[Opening Supplied information section]
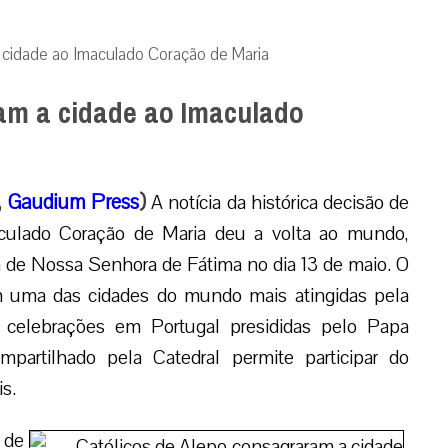
 cidade ao Imaculado Coração de Maria
am a cidade ao Imaculado
,
Gaudium Press
)
A notícia da histórica decisão de
maculado Coração de Maria deu a volta ao mundo,
a de Nossa Senhora de Fátima no dia 13 de maio. O
em uma das cidades do mundo mais atingidas pela
s celebrações em Portugal presididas pelo Papa
partilhado pela Catedral permite participar do
s.
 de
[Closing Supplied information section]
**Description of the task:**
Return the listing above in an exact copy that leaves out the images.

**Written reply:**
 cidade ao Imaculado Coração de Maria
am a cidade ao Imaculado
,
Gaudium Press
)
A notícia da histórica decisão de
maculado Coração de Maria deu a volta ao mundo,
a de Nossa Senhora de Fátima no dia 13 de maio. O
em uma das cidades do mundo mais atingidas pela
s celebrações em Portugal presididas pelo Papa
partilhado pela Catedral permite participar do
s.
 de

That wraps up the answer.